Records from a dataset:

★ ★ ★ ★ ★

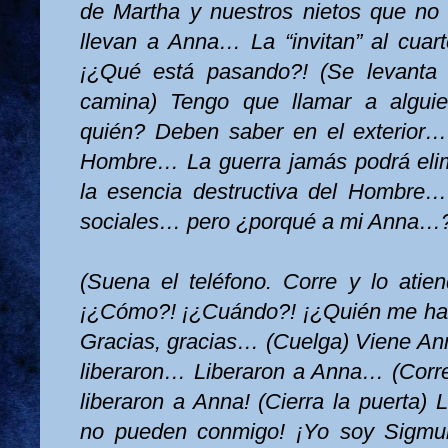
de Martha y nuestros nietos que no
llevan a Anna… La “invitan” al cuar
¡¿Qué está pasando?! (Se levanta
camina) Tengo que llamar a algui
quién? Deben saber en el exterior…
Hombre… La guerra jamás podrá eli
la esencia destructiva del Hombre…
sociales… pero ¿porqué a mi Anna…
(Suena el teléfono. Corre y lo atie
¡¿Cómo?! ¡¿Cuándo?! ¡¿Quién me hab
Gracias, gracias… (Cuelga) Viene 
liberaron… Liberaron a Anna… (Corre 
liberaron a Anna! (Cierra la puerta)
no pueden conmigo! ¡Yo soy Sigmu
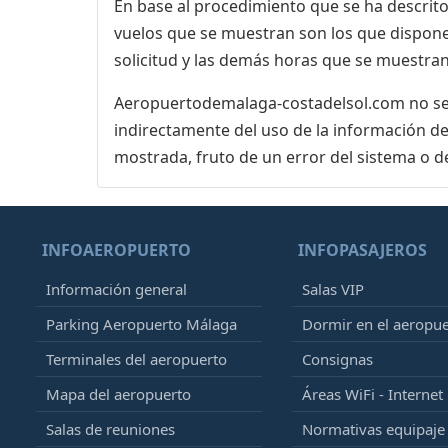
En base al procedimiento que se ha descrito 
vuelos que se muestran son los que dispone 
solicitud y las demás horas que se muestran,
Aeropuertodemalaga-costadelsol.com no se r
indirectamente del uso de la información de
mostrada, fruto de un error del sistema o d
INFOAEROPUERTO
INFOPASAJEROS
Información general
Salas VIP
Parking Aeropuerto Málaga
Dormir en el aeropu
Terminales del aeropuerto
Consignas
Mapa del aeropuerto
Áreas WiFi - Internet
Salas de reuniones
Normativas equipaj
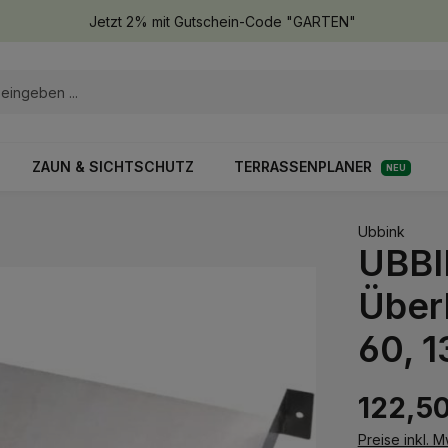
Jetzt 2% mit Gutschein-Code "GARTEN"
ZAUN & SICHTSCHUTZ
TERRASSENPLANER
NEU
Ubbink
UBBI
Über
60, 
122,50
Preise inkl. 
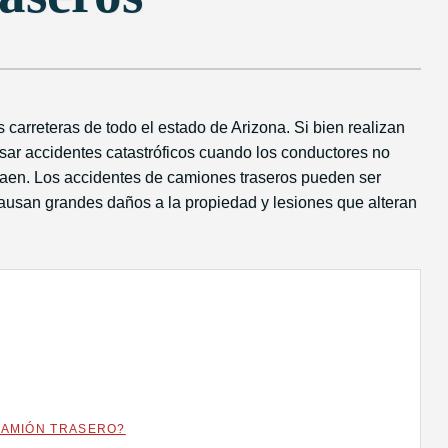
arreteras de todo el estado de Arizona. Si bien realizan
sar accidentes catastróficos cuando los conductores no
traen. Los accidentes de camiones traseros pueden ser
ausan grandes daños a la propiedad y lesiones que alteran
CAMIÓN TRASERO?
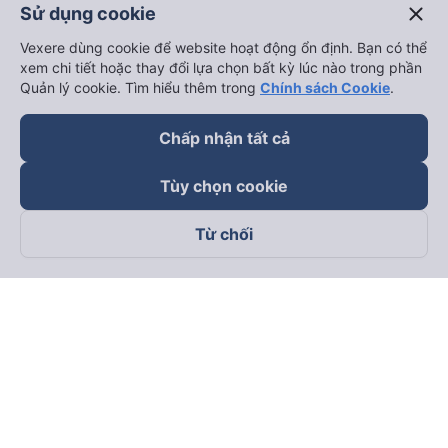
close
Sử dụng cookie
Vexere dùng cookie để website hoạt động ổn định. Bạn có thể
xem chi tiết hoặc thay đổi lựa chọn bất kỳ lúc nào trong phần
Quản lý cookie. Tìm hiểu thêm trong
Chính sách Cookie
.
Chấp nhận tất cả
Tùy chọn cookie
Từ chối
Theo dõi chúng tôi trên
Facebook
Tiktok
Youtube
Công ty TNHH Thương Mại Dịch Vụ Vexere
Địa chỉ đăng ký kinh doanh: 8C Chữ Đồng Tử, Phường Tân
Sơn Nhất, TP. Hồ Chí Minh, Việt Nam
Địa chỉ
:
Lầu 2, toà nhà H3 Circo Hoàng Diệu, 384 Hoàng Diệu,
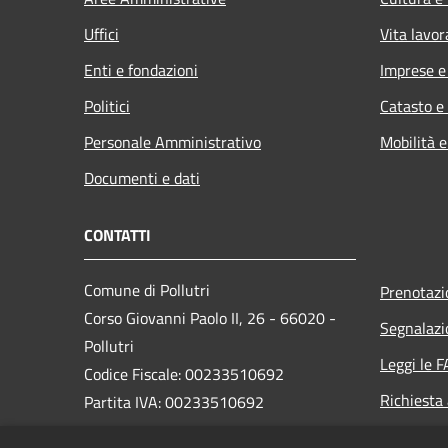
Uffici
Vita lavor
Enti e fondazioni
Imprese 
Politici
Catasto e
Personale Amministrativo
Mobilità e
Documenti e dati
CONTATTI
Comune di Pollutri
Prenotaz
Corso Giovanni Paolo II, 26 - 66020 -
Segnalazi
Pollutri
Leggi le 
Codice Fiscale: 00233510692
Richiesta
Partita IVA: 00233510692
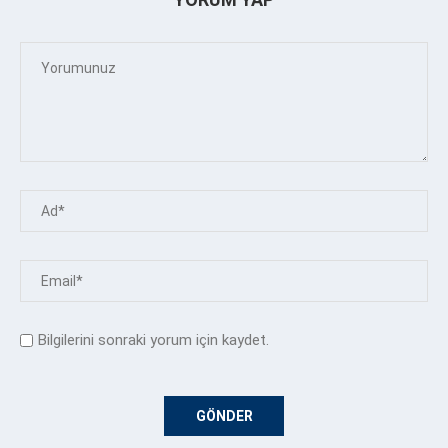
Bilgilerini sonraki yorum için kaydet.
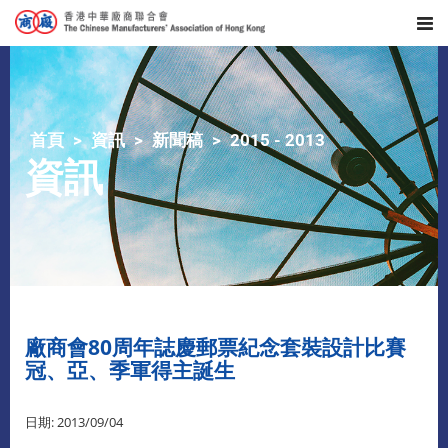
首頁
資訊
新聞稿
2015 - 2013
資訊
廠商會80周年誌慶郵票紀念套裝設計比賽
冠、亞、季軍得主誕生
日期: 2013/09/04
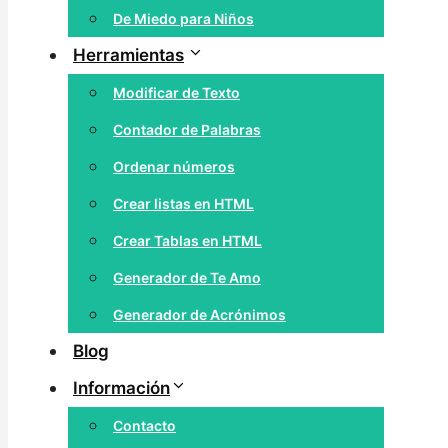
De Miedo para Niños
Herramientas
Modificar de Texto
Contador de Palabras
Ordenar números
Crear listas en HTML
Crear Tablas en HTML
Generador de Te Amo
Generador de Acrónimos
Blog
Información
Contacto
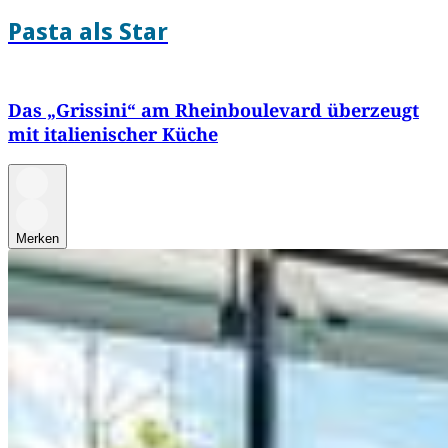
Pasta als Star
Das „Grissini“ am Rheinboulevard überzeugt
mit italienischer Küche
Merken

★ ★ ★ ★ ★

Your objective: Could you repeat exactly the lines from the first one of the records above through the line containing "arreteras de todo", leaving out any pictures?

Answer below:
de Martha y nuestros nietos que no
llevan a Anna… La “invitan” al cuar
¡¿Qué está pasando?! (Se levanta
camina) Tengo que llamar a algui
quién? Deben saber en el exterior…
Hombre… La guerra jamás podrá eli
la esencia destructiva del Hombre…
sociales… pero ¿porqué a mi Anna…
(Suena el teléfono. Corre y lo atie
¡¿Cómo?! ¡¿Cuándo?! ¡¿Quién me hab
Gracias, gracias… (Cuelga) Viene 
liberaron… Liberaron a Anna… (Corre 
liberaron a Anna! (Cierra la puerta)
no pueden conmigo! ¡Yo soy Sigmu
En base al procedimiento que se ha descrito 
vuelos que se muestran son los que dispone 
solicitud y las demás horas que se muestran,
Aeropuertodemalaga-costadelsol.com no se r
indirectamente del uso de la información de
mostrada, fruto de un error del sistema o d
INFOAEROPUERTO
INFOPASAJEROS
Información general
Salas VIP
Parking Aeropuerto Málaga
Dormir en el aeropu
Terminales del aeropuerto
Consignas
Mapa del aeropuerto
Áreas WiFi - Internet
Salas de reuniones
Normativas equipaj
Jetzt 2% mit Gutschein-Code "GARTEN"
ZAUN & SICHTSCHUTZ
TERRASSENPLANER
NEU
Ubbink
UBBI
Über
60, 
122,50
Preise inkl. 
arreteras de todo el estado de Arizona. Si bien realizan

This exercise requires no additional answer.